Problem statement
Beneath this instruction is a listing; write out exactly the line that contains "Т2 ресивер Sa" and each line after it to the last.

Records to process
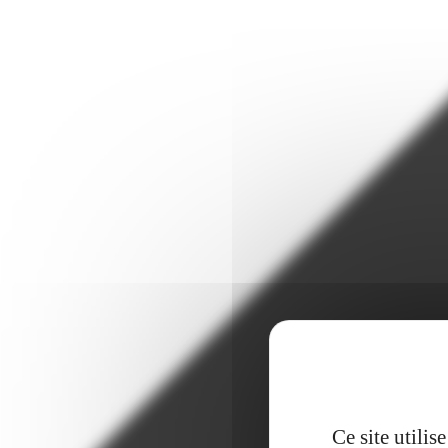
Ce site utili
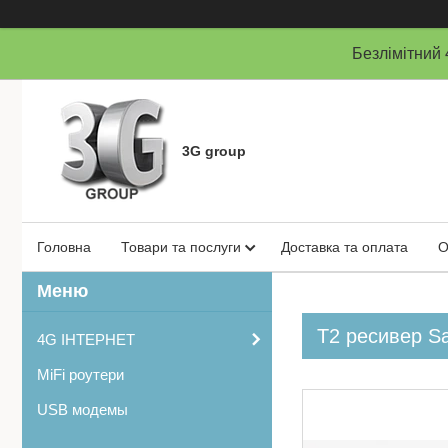
Безлімітни
3G group
Головна
Товари та послуги
Доставка та оплата
О
Т2 ресивер Sa
4G ІНТЕРНЕТ
MiFi роутери
USB модемы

Result of the exercise
Т2 ресивер Sa
4G ІНТЕРНЕТ
MiFi роутери
USB модемы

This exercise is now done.